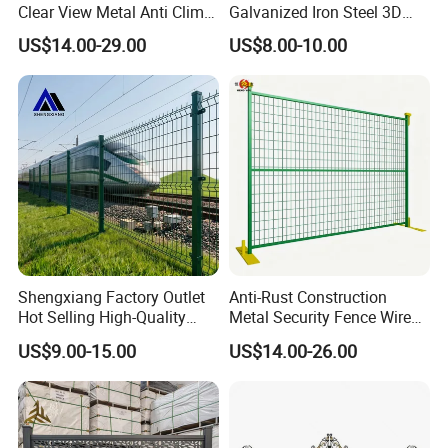
Clear View Metal Anti Climb
Galvanized Iron Steel 3D
Security Welded Wire Mesh
Metal Fence Outdoor
US$14.00-29.00
US$8.00-10.00
358 Fence Panel Heavy-
Duty Airport Prison
Perimeter Anti-Theft Fence
Shengxiang Factory Outlet
Anti-Rust Construction
1.Are you a factory?
Hot Selling High-Quality
Metal Security Fence Wire
Home
Mesh Mobile Fencing Panel
US$9.00-15.00
US$14.00-26.00
Decorative/Garden/Galvani
Canada Temporary Fence
Answer:yes,we are a factory that
zed or Powder Coated 3D
for Event Residential and
Triangle Bend/3D Curved
Renovation Projects
manufactured fence for 15 years,a
Welded Wire Mesh Fence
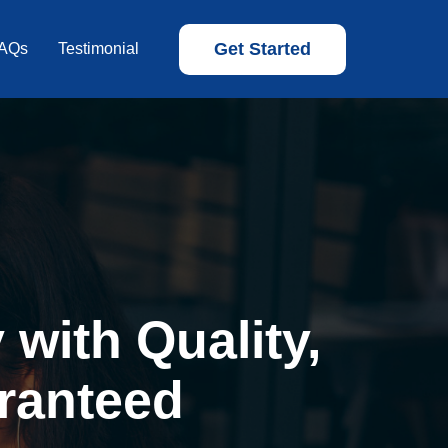
Get Started
AQs
Testimonial
with Quality,
ranteed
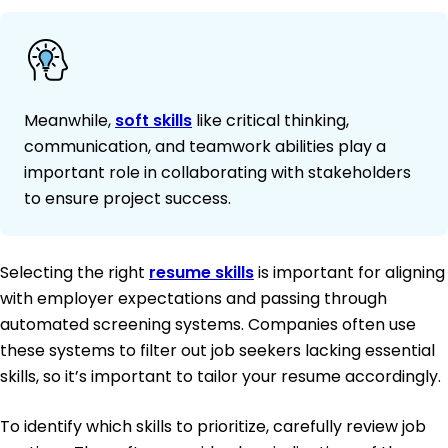
Meanwhile,
soft skills
like critical thinking,
communication, and teamwork abilities play a
important role in collaborating with stakeholders
to ensure project success.
Selecting the right
resume skills
is important for aligning
with employer expectations and passing through
automated screening systems. Companies often use
these systems to filter out job seekers lacking essential
skills, so it’s important to tailor your resume accordingly.
To identify which skills to prioritize, carefully review job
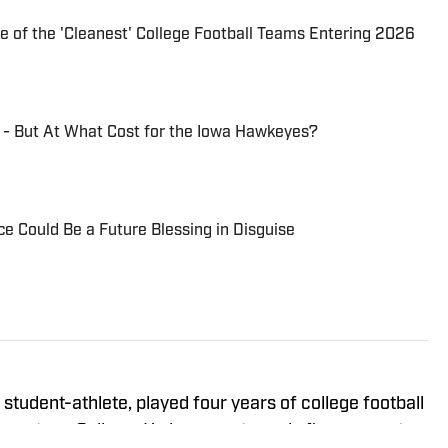
of the 'Cleanest' College Football Teams Entering 2026
 - But At What Cost for the Iowa Hawkeyes?
ce Could Be a Future Blessing in Disguise
student-athlete, played four years of college football
gustana College. He has spent nearly five years at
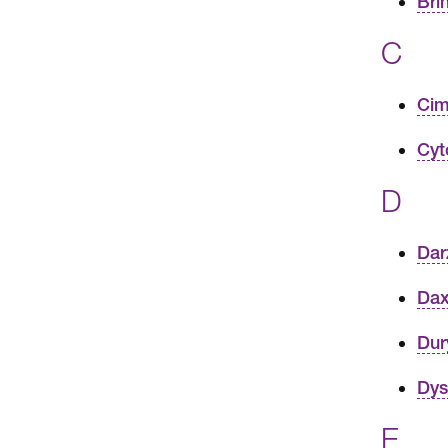
Bri
C
Cim
Cyt
D
Dar
Dax
Dur
Dys
E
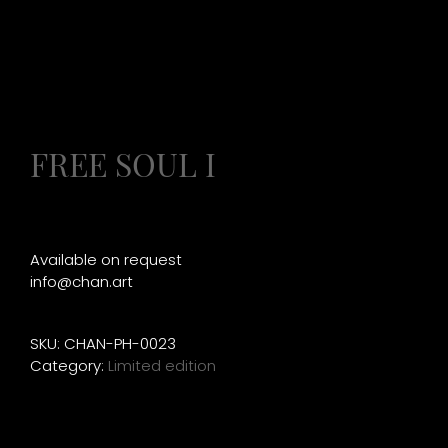
FREE SOUL I
Available on request
info@chan.art
SKU:
CHAN-PH-0023
Category:
Limited edition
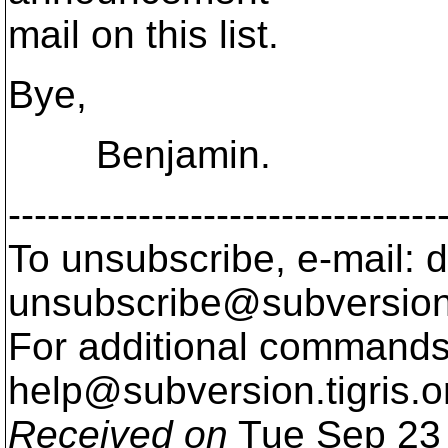
mail on this list.
Bye,
Benjamin.
---------------------------------
To unsubscribe, e-mail: 
unsubscribe@subversion
For additional commands,
help@subversion.
tigris.o
Received on
Tue Sep 23 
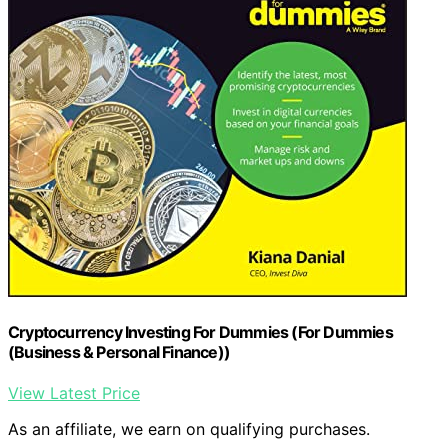
Cryptocurrency Investing For Dummies (For Dummies
(Business & Personal Finance))
View Latest Price
As an affiliate, we earn on qualifying purchases.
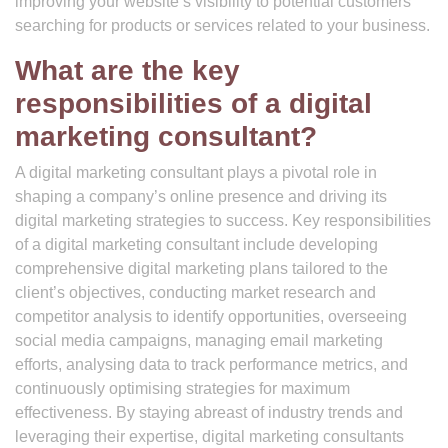
improving your website’s visibility to potential customers
searching for products or services related to your business.
What are the key
responsibilities of a digital
marketing consultant?
A digital marketing consultant plays a pivotal role in
shaping a company’s online presence and driving its
digital marketing strategies to success. Key responsibilities
of a digital marketing consultant include developing
comprehensive digital marketing plans tailored to the
client’s objectives, conducting market research and
competitor analysis to identify opportunities, overseeing
social media campaigns, managing email marketing
efforts, analysing data to track performance metrics, and
continuously optimising strategies for maximum
effectiveness. By staying abreast of industry trends and
leveraging their expertise, digital marketing consultants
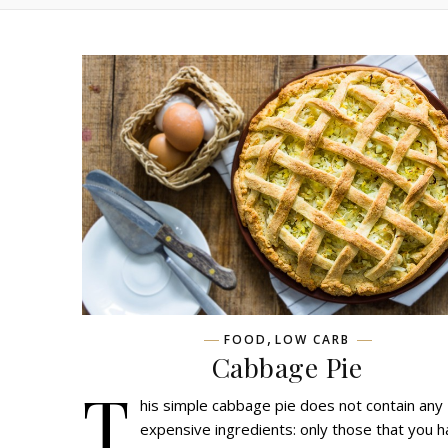
,
FOOD
LOW CARB
Cabbage Pie
T
his simple cabbage pie does not contain any
expensive ingredients: only those that you h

* **ASSIGNED TASK**
Extract the full listing exactly, with the pictures left out.

* **OUTPUT OF THE TASK**
Clear View Metal Anti Climb
Galvanized Iron Steel 3D
Security Welded Wire Mesh
Metal Fence Outdoor
US$14.00-29.00
US$8.00-10.00
358 Fence Panel Heavy-
Duty Airport Prison
Perimeter Anti-Theft Fence
Shengxiang Factory Outlet
Anti-Rust Construction
1.Are you a factory?
Hot Selling High-Quality
Metal Security Fence Wire
Home
Mesh Mobile Fencing Panel
US$9.00-15.00
US$14.00-26.00
Decorative/Garden/Galvani
Canada Temporary Fence
Answer:yes,we are a factory that
zed or Powder Coated 3D
for Event Residential and
Triangle Bend/3D Curved
Renovation Projects
manufactured fence for 15 years,a
Welded Wire Mesh Fence
Get Started
AQs
Testimonial
with Quality,
ranteed
Meanwhile,
soft skills
like critical thinking,
communication, and teamwork abilities play a
important role in collaborating with stakeholders
to ensure project success.
Selecting the right
resume skills
is important for aligning
with employer expectations and passing through
automated screening systems. Companies often use
these systems to filter out job seekers lacking essential
skills, so it’s important to tailor your resume accordingly.
To identify which skills to prioritize, carefully review job
of the 'Cleanest' College Football Teams Entering 2026
 - But At What Cost for the Iowa Hawkeyes?
ce Could Be a Future Blessing in Disguise
student-athlete, played four years of college football
gustana College. He has spent nearly five years at
Bri
C
Cim
Cyt
D
Dar
Dax
Dur
Dys
E
FREE SOUL I
Available on request
info@chan.art
SKU:
CHAN-PH-0023
Category:
Limited edition
mail on this list.
Bye,
Benjamin.
---------------------------------
To unsubscribe, e-mail: 
unsubscribe@subversion
For additional commands,
help@subversion.
tigris.o
Received on
Tue Sep 23 
Cryptocurrency Investing For Dummies (For Dummies
(Business & Personal Finance))
View Latest Price
As an affiliate, we earn on qualifying purchases.
improving your website’s visibility to potential customers
searching for products or services related to your business.
What are the key
responsibilities of a digital
marketing consultant?
A digital marketing consultant plays a pivotal role in
shaping a company’s online presence and driving its
digital marketing strategies to success. Key responsibilities
of a digital marketing consultant include developing
comprehensive digital marketing plans tailored to the
client’s objectives, conducting market research and
competitor analysis to identify opportunities, overseeing
social media campaigns, managing email marketing
efforts, analysing data to track performance metrics, and
continuously optimising strategies for maximum
effectiveness. By staying abreast of industry trends and
leveraging their expertise, digital marketing consultants
,
FOOD
LOW CARB
Cabbage Pie
T
his simple cabbage pie does not contain any
expensive ingredients: only those that you h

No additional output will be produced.